Information given Start Marker

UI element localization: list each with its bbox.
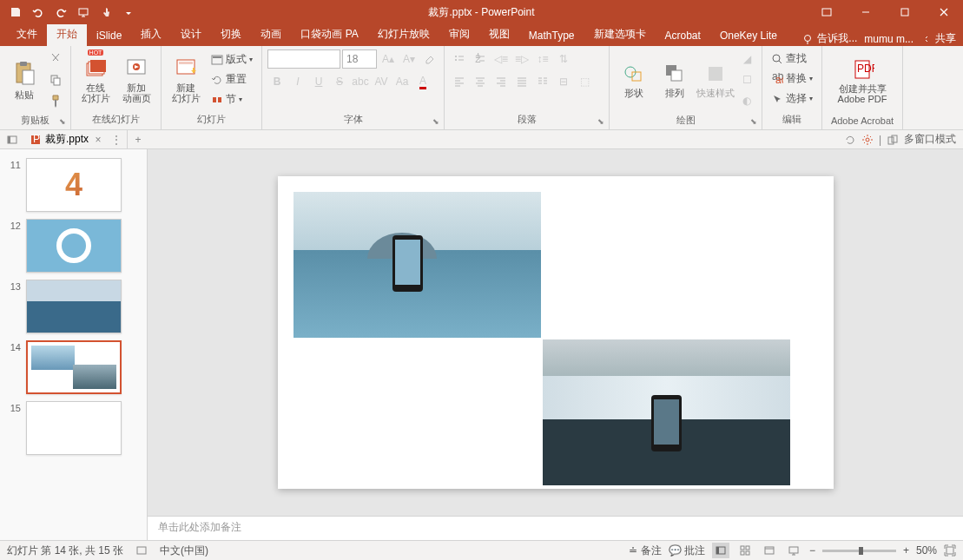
notes-pane[interactable]: 单击此处添加备注	[148, 516, 963, 540]
multi-window-label[interactable]: 多窗口模式	[904, 132, 956, 147]
replace-button[interactable]: abac替换▾	[768, 69, 816, 88]
align-right-button[interactable]	[491, 72, 511, 91]
share-button[interactable]: 共享	[920, 31, 956, 46]
clear-format-button[interactable]	[420, 49, 439, 69]
language-indicator[interactable]: 中文(中国)	[160, 544, 208, 558]
slide-canvas[interactable]	[278, 176, 834, 489]
align-text-button[interactable]: ⊟	[554, 72, 573, 91]
reset-button[interactable]: 重置	[208, 70, 256, 89]
bullets-button[interactable]	[450, 49, 469, 69]
copy-button[interactable]	[46, 70, 65, 89]
new-anim-page-button[interactable]: 新加动画页	[117, 51, 155, 109]
drawing-dialog-launcher[interactable]: ⬊	[748, 115, 760, 128]
refresh-icon[interactable]	[844, 134, 856, 146]
char-spacing-button[interactable]: AV	[372, 72, 391, 91]
thumbnail-panel[interactable]: 11 4 12 13 14 15	[0, 149, 148, 540]
shape-effects-button[interactable]: ◐	[737, 91, 756, 110]
thumbnail-13[interactable]: 13	[0, 276, 147, 337]
align-left-button[interactable]	[450, 72, 469, 91]
smartart-button[interactable]: ⬚	[575, 72, 594, 91]
slide-viewport[interactable]	[148, 149, 963, 516]
cut-button[interactable]	[46, 49, 65, 69]
shape-outline-button[interactable]: ☐	[737, 70, 756, 89]
tab-view[interactable]: 视图	[479, 23, 519, 46]
tab-acrobat[interactable]: Acrobat	[656, 25, 710, 46]
strikethrough-button[interactable]: S	[330, 72, 349, 91]
tab-home[interactable]: 开始	[47, 23, 87, 46]
quick-styles-button[interactable]: 快速样式	[696, 51, 735, 109]
qat-customize-button[interactable]	[118, 3, 139, 22]
close-button[interactable]	[924, 0, 963, 24]
thumbnail-14[interactable]: 14	[0, 337, 147, 398]
normal-view-button[interactable]	[712, 543, 729, 558]
font-size-combo[interactable]: 18	[342, 49, 377, 69]
minimize-button[interactable]	[846, 0, 885, 24]
user-name[interactable]: mumu m...	[864, 33, 914, 45]
tab-slideshow[interactable]: 幻灯片放映	[368, 23, 439, 46]
italic-button[interactable]: I	[288, 72, 307, 91]
gear-icon[interactable]	[861, 134, 874, 146]
tab-file[interactable]: 文件	[7, 23, 47, 46]
tab-review[interactable]: 审阅	[439, 23, 479, 46]
maximize-button[interactable]	[885, 0, 924, 24]
font-color-button[interactable]: A	[413, 72, 432, 91]
shape-fill-button[interactable]: ◢	[737, 49, 756, 69]
save-button[interactable]	[5, 3, 26, 22]
tab-onekey[interactable]: OneKey Lite	[710, 25, 787, 46]
zoom-slider[interactable]	[822, 550, 896, 552]
online-slides-button[interactable]: HOT 在线幻灯片	[76, 51, 115, 109]
numbering-button[interactable]: 12	[471, 49, 490, 69]
paragraph-dialog-launcher[interactable]: ⬊	[595, 115, 607, 128]
thumbnail-15[interactable]: 15	[0, 398, 147, 458]
font-dialog-launcher[interactable]: ⬊	[430, 115, 442, 128]
thumbnail-11[interactable]: 11 4	[0, 155, 147, 215]
align-center-button[interactable]	[471, 72, 490, 91]
shapes-button[interactable]: 形状	[615, 51, 653, 109]
increase-font-button[interactable]: A▴	[379, 49, 398, 69]
zoom-level[interactable]: 50%	[916, 544, 937, 557]
increase-indent-button[interactable]: ≡▷	[512, 49, 531, 69]
paste-button[interactable]: 粘贴	[5, 51, 43, 109]
bold-button[interactable]: B	[267, 72, 287, 91]
tab-pocket-anim[interactable]: 口袋动画 PA	[291, 23, 367, 46]
layout-button[interactable]: 版式▾	[208, 50, 256, 69]
decrease-indent-button[interactable]: ◁≡	[491, 49, 511, 69]
notes-toggle[interactable]: ≐ 备注	[629, 544, 661, 558]
tab-islide[interactable]: iSlide	[87, 25, 131, 46]
section-button[interactable]: 节▾	[208, 90, 256, 109]
reading-view-button[interactable]	[761, 543, 778, 558]
image-bus-phone[interactable]	[543, 339, 790, 485]
tab-transitions[interactable]: 切换	[211, 23, 251, 46]
shadow-button[interactable]: abc	[351, 72, 370, 91]
clipboard-dialog-launcher[interactable]: ⬊	[56, 115, 69, 128]
line-spacing-button[interactable]: ↕≡	[533, 49, 552, 69]
undo-button[interactable]	[28, 3, 49, 22]
thumbnail-pane-toggle[interactable]	[0, 134, 24, 146]
add-document-button[interactable]: +	[128, 134, 148, 146]
text-direction-button[interactable]: ⇅	[554, 49, 573, 69]
zoom-in-button[interactable]: +	[903, 544, 909, 557]
sorter-view-button[interactable]	[736, 543, 754, 558]
font-name-combo[interactable]	[267, 49, 340, 69]
slideshow-from-start-button[interactable]	[73, 3, 94, 22]
arrange-button[interactable]: 排列	[656, 51, 694, 109]
slideshow-view-button[interactable]	[785, 543, 802, 558]
document-tab[interactable]: P 裁剪.pptx × ⋮	[24, 130, 128, 149]
document-tab-close[interactable]: ×	[92, 134, 104, 146]
format-painter-button[interactable]	[46, 91, 65, 110]
tab-mathtype[interactable]: MathType	[519, 25, 584, 46]
slide-counter[interactable]: 幻灯片 第 14 张, 共 15 张	[7, 544, 123, 558]
new-slide-button[interactable]: 新建幻灯片	[167, 51, 205, 109]
document-tab-menu[interactable]: ⋮	[108, 134, 122, 146]
decrease-font-button[interactable]: A▾	[399, 49, 419, 69]
image-sea-phone[interactable]	[294, 192, 541, 338]
ribbon-display-button[interactable]	[807, 0, 846, 24]
select-button[interactable]: 选择▾	[768, 89, 816, 108]
touch-mode-button[interactable]	[96, 3, 116, 22]
zoom-out-button[interactable]: −	[809, 544, 815, 557]
fit-to-window-button[interactable]	[944, 544, 956, 557]
tab-insert[interactable]: 插入	[131, 23, 171, 46]
comments-toggle[interactable]: 💬 批注	[669, 544, 705, 558]
create-share-pdf-button[interactable]: PDF 创建并共享Adobe PDF	[828, 52, 897, 109]
change-case-button[interactable]: Aa	[392, 72, 412, 91]
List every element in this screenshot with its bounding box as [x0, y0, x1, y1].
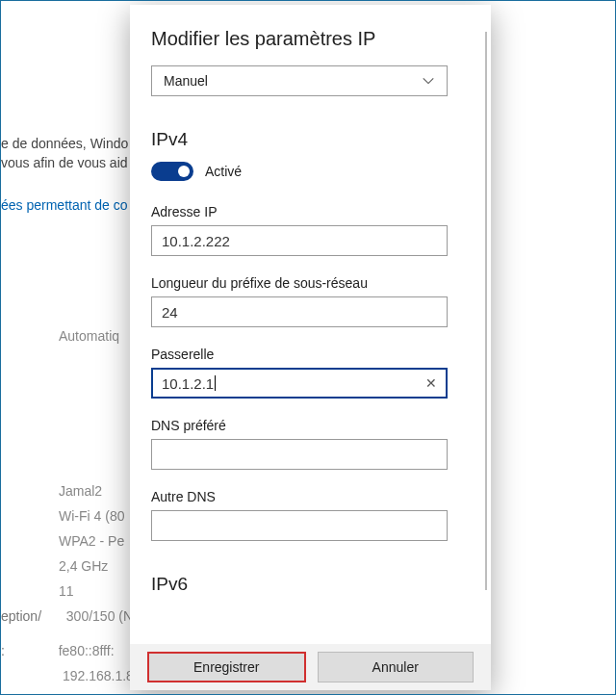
dns-preferred-input[interactable]: [151, 439, 448, 470]
chevron-down-icon: [422, 74, 435, 88]
ip-address-value: 10.1.2.222: [162, 233, 230, 249]
bg-ipv4a: 192.168.1.8: [63, 663, 134, 688]
cancel-button[interactable]: Annuler: [318, 652, 475, 682]
subnet-prefix-value: 24: [162, 304, 178, 321]
clear-input-icon[interactable]: ✕: [425, 375, 437, 391]
bg-band: 2,4 GHz: [59, 553, 108, 579]
ip-address-label: Adresse IP: [151, 204, 470, 219]
ipv4-toggle[interactable]: [151, 162, 193, 181]
bg-ipv4b: 192.168.1.1: [59, 688, 130, 695]
bg-rx-label: eption/: [1, 608, 41, 624]
ip-settings-modal: Modifier les paramètres IP Manuel IPv4 A…: [130, 5, 491, 690]
ipv4-heading: IPv4: [151, 129, 470, 150]
modal-scrollbar[interactable]: [485, 32, 487, 590]
cancel-button-label: Annuler: [372, 659, 419, 675]
bg-addr-label: :: [1, 643, 5, 658]
bg-channel: 11: [59, 579, 74, 604]
bg-rx: 300/150 (N: [66, 604, 133, 629]
dns-alt-input[interactable]: [151, 510, 448, 541]
bg-ipv6: fe80::8fff:: [59, 638, 115, 663]
text-caret-icon: [215, 375, 216, 391]
subnet-prefix-label: Longueur du préfixe de sous-réseau: [151, 275, 470, 291]
save-button[interactable]: Enregistrer: [147, 652, 306, 682]
gateway-value: 10.1.2.1: [162, 375, 214, 392]
dns-alt-label: Autre DNS: [151, 489, 470, 504]
ipv4-toggle-label: Activé: [205, 164, 242, 179]
save-button-label: Enregistrer: [193, 659, 259, 675]
ip-mode-value: Manuel: [164, 73, 208, 89]
subnet-prefix-input[interactable]: 24: [151, 296, 448, 327]
bg-ssid: Jamal2: [59, 478, 102, 503]
ipv6-heading: IPv6: [151, 574, 470, 595]
ip-address-input[interactable]: 10.1.2.222: [151, 225, 448, 256]
gateway-input[interactable]: 10.1.2.1 ✕: [151, 368, 448, 399]
toggle-knob-icon: [178, 166, 190, 177]
dns-preferred-label: DNS préféré: [151, 418, 470, 433]
bg-security: WPA2 - Pe: [59, 528, 124, 553]
modal-title: Modifier les paramètres IP: [151, 28, 470, 50]
bg-proto: Wi-Fi 4 (80: [59, 503, 124, 528]
ip-mode-select[interactable]: Manuel: [151, 65, 448, 96]
gateway-label: Passerelle: [151, 347, 470, 362]
modal-footer: Enregistrer Annuler: [130, 644, 491, 690]
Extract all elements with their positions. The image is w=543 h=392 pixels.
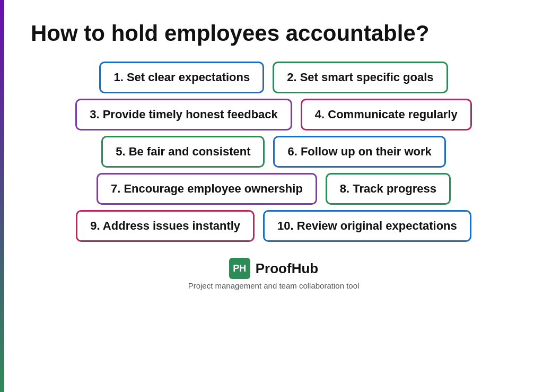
brand-tagline: Project management and team collaboratio… <box>188 281 360 290</box>
item-3: 3. Provide timely honest feedback <box>75 99 292 130</box>
row-5: 9. Address issues instantly 10. Review o… <box>31 210 516 242</box>
row-2: 3. Provide timely honest feedback 4. Com… <box>31 99 516 130</box>
row-4: 7. Encourage employee ownership 8. Track… <box>31 173 516 205</box>
ph-logo: PH <box>229 258 250 279</box>
row-3: 5. Be fair and consistent 6. Follow up o… <box>31 136 516 168</box>
item-9: 9. Address issues instantly <box>76 210 255 242</box>
brand-name: ProofHub <box>256 260 318 277</box>
footer-logo-row: PH ProofHub <box>229 258 318 279</box>
item-10: 10. Review original expectations <box>263 210 471 242</box>
item-8: 8. Track progress <box>326 173 451 205</box>
item-5: 5. Be fair and consistent <box>101 136 265 168</box>
item-7: 7. Encourage employee ownership <box>97 173 317 205</box>
item-4: 4. Communicate regularly <box>301 99 472 130</box>
main-card: How to hold employees accountable? 1. Se… <box>0 0 543 392</box>
page-title: How to hold employees accountable? <box>31 21 516 46</box>
items-grid: 1. Set clear expectations 2. Set smart s… <box>31 62 516 242</box>
item-6: 6. Follow up on their work <box>273 136 445 168</box>
item-1: 1. Set clear expectations <box>99 62 264 93</box>
item-2: 2. Set smart specific goals <box>273 62 448 93</box>
row-1: 1. Set clear expectations 2. Set smart s… <box>31 62 516 93</box>
footer: PH ProofHub Project management and team … <box>31 258 516 290</box>
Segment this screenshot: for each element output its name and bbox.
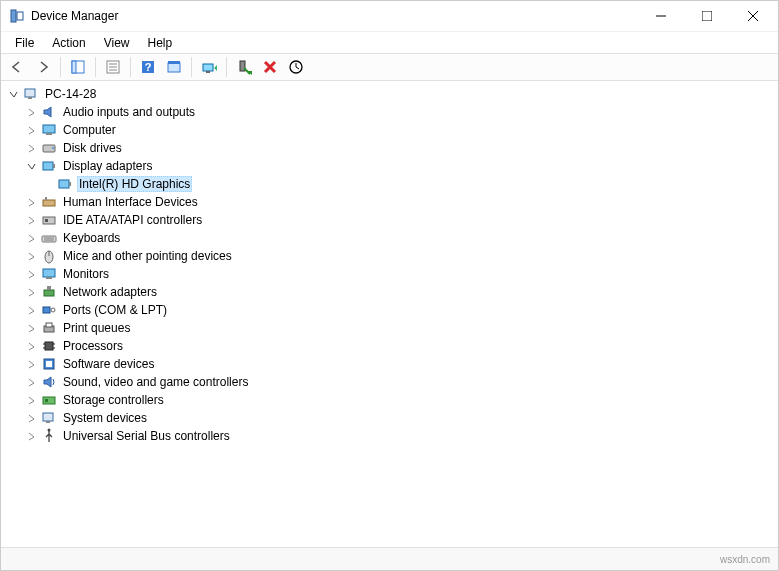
chevron-right-icon[interactable]	[25, 286, 37, 298]
menu-action[interactable]: Action	[44, 34, 93, 52]
enable-device-button[interactable]	[232, 55, 256, 79]
svg-rect-32	[43, 200, 55, 206]
tree-label: Network adapters	[61, 285, 159, 299]
tree-node-computer[interactable]: Computer	[1, 121, 778, 139]
update-driver-button[interactable]	[197, 55, 221, 79]
tree-label: PC-14-28	[43, 87, 98, 101]
svg-rect-24	[43, 125, 55, 133]
monitor-icon	[41, 122, 57, 138]
tree-node-mice[interactable]: Mice and other pointing devices	[1, 247, 778, 265]
chevron-right-icon[interactable]	[25, 340, 37, 352]
tree-node-storage[interactable]: Storage controllers	[1, 391, 778, 409]
chevron-right-icon[interactable]	[25, 214, 37, 226]
action-button[interactable]	[162, 55, 186, 79]
storage-icon	[41, 392, 57, 408]
chevron-right-icon[interactable]	[25, 358, 37, 370]
svg-rect-48	[46, 323, 52, 327]
properties-button[interactable]	[101, 55, 125, 79]
tree-label: Sound, video and game controllers	[61, 375, 250, 389]
svg-point-27	[52, 147, 54, 149]
chevron-right-icon[interactable]	[25, 394, 37, 406]
chevron-down-icon[interactable]	[25, 160, 37, 172]
svg-rect-55	[46, 361, 52, 367]
window-title: Device Manager	[31, 9, 638, 23]
maximize-button[interactable]	[684, 1, 730, 31]
tree-label: Storage controllers	[61, 393, 166, 407]
menubar: File Action View Help	[1, 31, 778, 53]
titlebar: Device Manager	[1, 1, 778, 31]
tree-node-network[interactable]: Network adapters	[1, 283, 778, 301]
chevron-right-icon[interactable]	[25, 268, 37, 280]
svg-rect-44	[47, 286, 51, 290]
tree-node-ide[interactable]: IDE ATA/ATAPI controllers	[1, 211, 778, 229]
menu-help[interactable]: Help	[140, 34, 181, 52]
chevron-right-icon[interactable]	[25, 196, 37, 208]
statusbar: wsxdn.com	[1, 548, 778, 570]
chevron-right-icon[interactable]	[25, 142, 37, 154]
tree-node-processors[interactable]: Processors	[1, 337, 778, 355]
chevron-right-icon[interactable]	[25, 322, 37, 334]
tree-node-keyboards[interactable]: Keyboards	[1, 229, 778, 247]
tree-node-audio[interactable]: Audio inputs and outputs	[1, 103, 778, 121]
usb-icon	[41, 428, 57, 444]
tree-label-selected: Intel(R) HD Graphics	[77, 176, 192, 192]
tree-node-disk[interactable]: Disk drives	[1, 139, 778, 157]
software-icon	[41, 356, 57, 372]
toolbar-separator	[226, 57, 227, 77]
tree-label: Mice and other pointing devices	[61, 249, 234, 263]
tree-node-root[interactable]: PC-14-28	[1, 85, 778, 103]
tree-label: Human Interface Devices	[61, 195, 200, 209]
svg-rect-43	[44, 290, 54, 296]
show-hide-tree-button[interactable]	[66, 55, 90, 79]
tree-node-printq[interactable]: Print queues	[1, 319, 778, 337]
svg-rect-23	[28, 97, 32, 99]
mouse-icon	[41, 248, 57, 264]
chevron-right-icon[interactable]	[25, 304, 37, 316]
audio-icon	[41, 104, 57, 120]
sound-icon	[41, 374, 57, 390]
uninstall-device-button[interactable]	[258, 55, 282, 79]
tree-node-intel-hd[interactable]: Intel(R) HD Graphics	[1, 175, 778, 193]
tree-label: Processors	[61, 339, 125, 353]
chevron-right-icon[interactable]	[25, 250, 37, 262]
disk-icon	[41, 140, 57, 156]
tree-node-software[interactable]: Software devices	[1, 355, 778, 373]
help-button[interactable]: ?	[136, 55, 160, 79]
tree-label: Universal Serial Bus controllers	[61, 429, 232, 443]
svg-rect-31	[69, 182, 71, 186]
chevron-right-icon[interactable]	[25, 430, 37, 442]
tree-label: Disk drives	[61, 141, 124, 155]
chevron-right-icon[interactable]	[25, 106, 37, 118]
svg-rect-36	[42, 236, 56, 242]
tree-label: Audio inputs and outputs	[61, 105, 197, 119]
chevron-right-icon[interactable]	[25, 376, 37, 388]
back-button[interactable]	[5, 55, 29, 79]
device-tree[interactable]: PC-14-28 Audio inputs and outputs Comput…	[1, 81, 778, 548]
chevron-right-icon[interactable]	[25, 124, 37, 136]
chevron-down-icon[interactable]	[7, 88, 19, 100]
menu-file[interactable]: File	[7, 34, 42, 52]
tree-node-sound[interactable]: Sound, video and game controllers	[1, 373, 778, 391]
minimize-button[interactable]	[638, 1, 684, 31]
scan-hardware-button[interactable]	[284, 55, 308, 79]
tree-node-display[interactable]: Display adapters	[1, 157, 778, 175]
tree-label: Keyboards	[61, 231, 122, 245]
chevron-right-icon[interactable]	[25, 412, 37, 424]
svg-rect-15	[168, 61, 180, 64]
tree-node-monitors[interactable]: Monitors	[1, 265, 778, 283]
display-adapter-icon	[57, 176, 73, 192]
svg-text:?: ?	[145, 61, 152, 73]
tree-node-system[interactable]: System devices	[1, 409, 778, 427]
watermark-text: wsxdn.com	[720, 554, 770, 565]
chevron-right-icon[interactable]	[25, 232, 37, 244]
close-button[interactable]	[730, 1, 776, 31]
tree-node-ports[interactable]: Ports (COM & LPT)	[1, 301, 778, 319]
forward-button[interactable]	[31, 55, 55, 79]
tree-label: System devices	[61, 411, 149, 425]
tree-node-hid[interactable]: Human Interface Devices	[1, 193, 778, 211]
svg-rect-56	[43, 397, 55, 404]
port-icon	[41, 302, 57, 318]
menu-view[interactable]: View	[96, 34, 138, 52]
svg-rect-28	[43, 162, 53, 170]
tree-node-usb[interactable]: Universal Serial Bus controllers	[1, 427, 778, 445]
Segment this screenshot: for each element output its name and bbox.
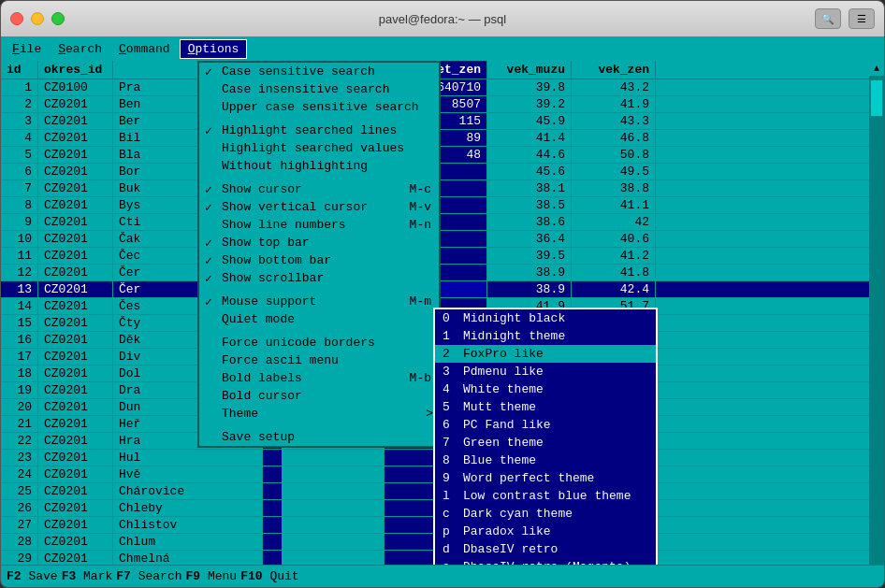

Information given End Marker

# What the task asks:
List all lines above in which the string "save" appears.

# Solution for this exercise:
save-button[interactable]	[5, 3, 26, 22]
save-button[interactable]: Enregistrer: [147, 652, 306, 682]
save-button-label: Enregistrer: [193, 659, 259, 675]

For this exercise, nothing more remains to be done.